Altenburg
Wie Weimar war Altenburg eine der vielen kleinen Thüringer Residenzstädte. Hier ist zu Beginn des 19. Jahrhunderts von Männern europäischen Formats, unter ihnen der Kanzler Leopold von der Gabelentz und der Verleger Friedrich Arnold Brockhaus, der Deutschen liebstes Kartenspiel, der Skat, entwickelt worden. Es machte die 1000jährige Stadt, einst Kaiserpfalz und Reichsstadt, bekannter als es ihr vergangener Ruhm vermocht hätte - oder gar ein Kunstmuseum, auch wenn es über eine der größten Sammlungen früher italienischer Malerei außerhalb des Ursprungslandes verfügt.

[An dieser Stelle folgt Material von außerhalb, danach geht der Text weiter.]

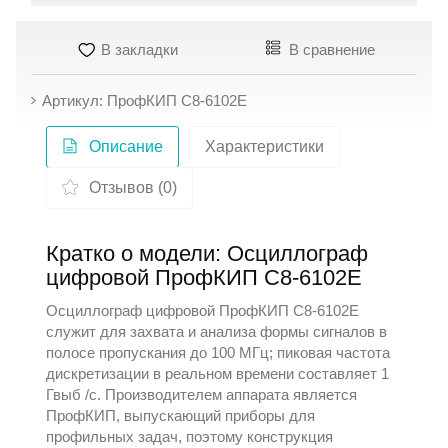
В закладки
В сравнение
Артикул: ПрофКИП С8-6102Е
Описание
Характеристики
Отзывов (0)
Кратко о модели: Осциллограф
цифровой ПрофКИП С8-6102Е
Осциллограф цифровой ПрофКИП С8-6102Е
служит для захвата и анализа формы сигналов в
полосе пропускания до 100 МГц; пиковая частота
дискретизации в реальном времени составляет 1
Гвыб /с. Производителем аппарата является
ПрофКИП
, выпускающий приборы для
профильных задач, поэтому конструкция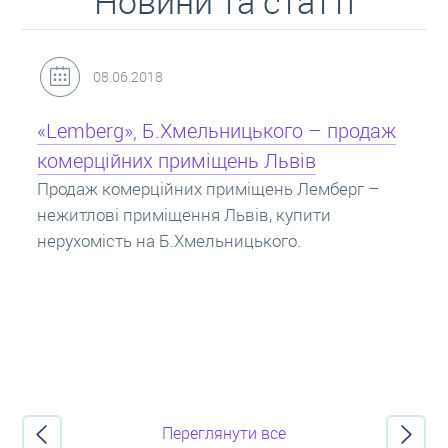
Новини та статті
31.05.2018
Кредит під заставу нерухомості: іпотека
Іпотека на квартиру – кредит на житло під
заставу нерухомості. Купити в іпотеку – що
потрібно знати? Консультація від Експертів
про іпотечні кредити.
Переглянути все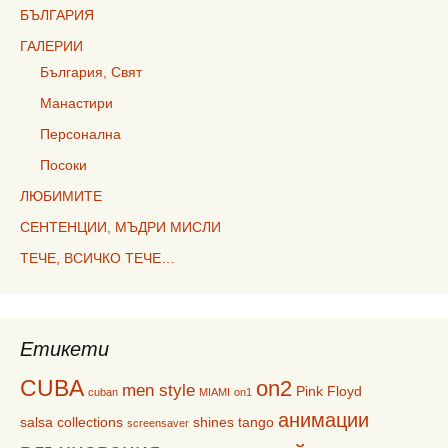
БЪЛГАРИЯ
ГАЛЕРИИ
България, Свят
Манастири
Персонална
Посоки
ЛЮБИМИТЕ
СЕНТЕНЦИИ, МЪДРИ МИСЛИ
ТЕЧЕ, ВСИЧКО ТЕЧЕ…
Етикети
CUBA
on2
men style
Pink Floyd
cuban
MIAMI
on1
анимации
salsa collections
shines
tango
screensaver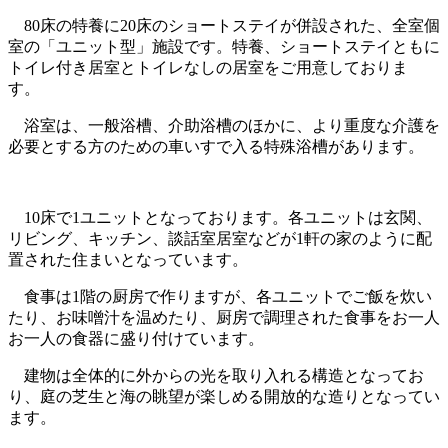
80床の特養に20床のショートステイが併設された、全室個
室の「ユニット型」施設です。特養、ショートステイともに
トイレ付き居室とトイレなしの居室をご用意しておりま
す。
浴室は、一般浴槽、介助浴槽のほかに、より重度な介護を
必要とする方のための車いすで入る特殊浴槽があります。
10床で1ユニットとなっております。各ユニットは玄関、
リビング、キッチン、談話室居室などが1軒の家のように配
置された住まいとなっています。
食事は1階の厨房で作りますが、各ユニットでご飯を炊い
たり、お味噌汁を温めたり、厨房で調理された食事をお一人
お一人の食器に盛り付けています。
建物は全体的に外からの光を取り入れる構造となってお
り、庭の芝生と海の眺望が楽しめる開放的な造りとなってい
ます。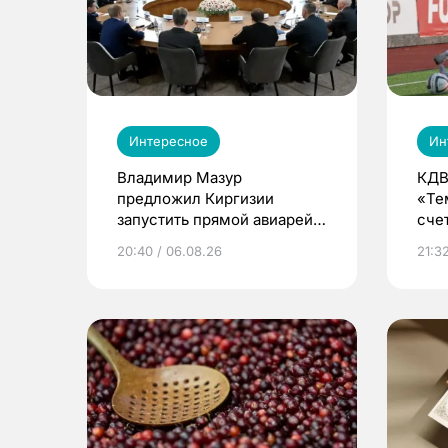
Интересное
Ин
Владимир Мазур
КДВ
предложил Киргизии
«Те
запустить прямой авиарейс
сче
из Томска
20:40 / 06.08.26
21:32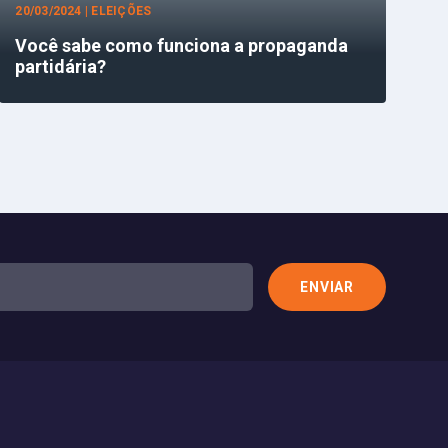
20/03/2024 | ELEIÇÕES
Você sabe como funciona a propaganda
partidária?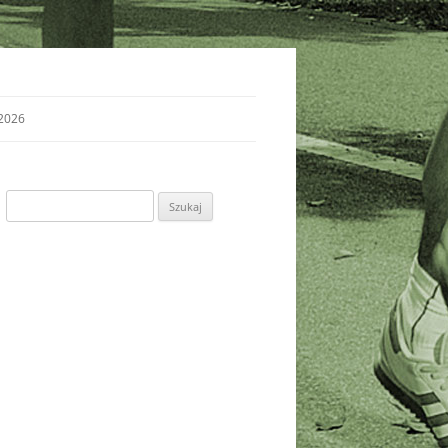
2026
Szukaj: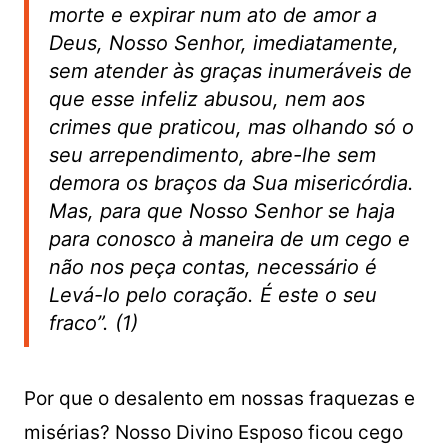
morte e expirar num ato de amor a
Deus, Nosso Senhor, imediatamente,
sem atender às graças inumeráveis de
que esse infeliz abusou, nem aos
crimes que praticou, mas olhando só o
seu arrependimento, abre-lhe sem
demora os braços da Sua misericórdia.
Mas, para que Nosso Senhor se haja
para conosco à maneira de um cego e
não nos peça contas, necessário é
Levá-lo pelo coração. É este o seu
fraco”. (1)
Por que o desalento em nossas fraquezas e
misérias? Nosso Divino Esposo ficou cego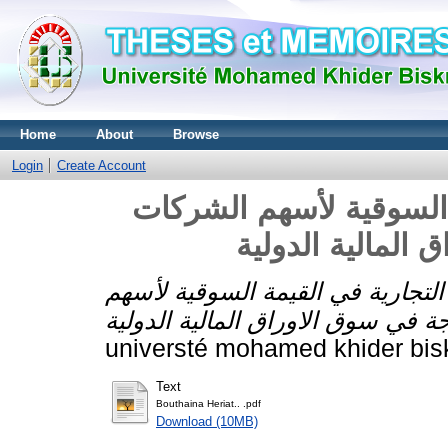
Home
About
Browse
Login
Create Account
ة السوقية لأسهم الشركات
المالية الدولية
ة التجارية في القيمة السوقية لأسهم
universté mohamed khider bis
Text
Bouthaina Heriat.. .pdf
Download (10MB)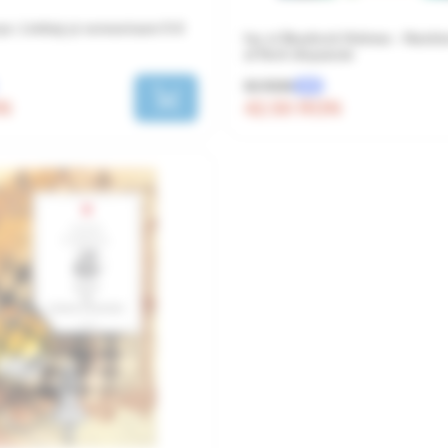
șe. Limbaj și comunicare 5-6
Ivy si Bearlock Holmes - Neobi
al florii disparute
50 RON
-15%
ON
42.50 RON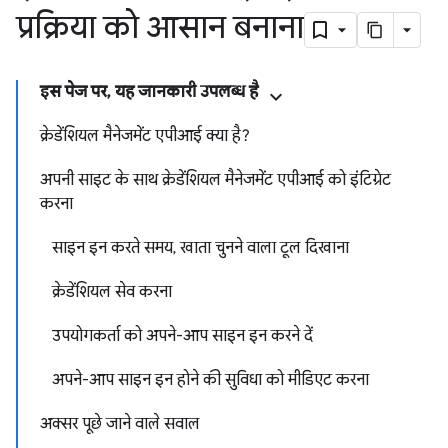
प्रक्रिया को आसान बनाना
इस पेज पर, यह जानकारी उपलब्ध है
क्रेडेंशियल मैनेजमेंट एपीआई क्या है?
अपनी साइट के साथ क्रेडेंशियल मैनेजमेंट एपीआई को इंटिग्रेट
करना
साइन इन करते समय, खाता चुनने वाला टूल दिखाना
क्रेडेंशियल सेव करना
उपयोगकर्ता को अपने-आप साइन इन करने दें
अपने-आप साइन इन होने की सुविधा को मीडिएट करना
अक्सर पूछे जाने वाले सवाल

Die 976 zum ersten Mal urkundlich erwähnte Stadt gewann im 12. Jahrhundert unter Friedrich I. Barbarossa, der die Marienkirche des Bergerklosters weihte („Rote Spitzen“, das Wahrzeichen der Stadt) an Bedeutung. Seit dem 14. Jahrhundert war das Schloß zeitweiliger Sitz wettinischer Fürsten, die das Altenburger Land bis 1918 regierten. Zwischen 1672 und 1826 gehörte die Stadt dem Hause Sachsen-Gotha-Altenburg an, danach dem Herzogtum Sachsen-Altenburg, nach 1920 dem Land Thüringen. 1945 wurde sie von Amerikanern besetzt, wenige Monate später von Russen. In der DDR wurde das im äußersten Osten Thüringens gelegene Altenburg dem Bezirk Leipzig zugeteilt.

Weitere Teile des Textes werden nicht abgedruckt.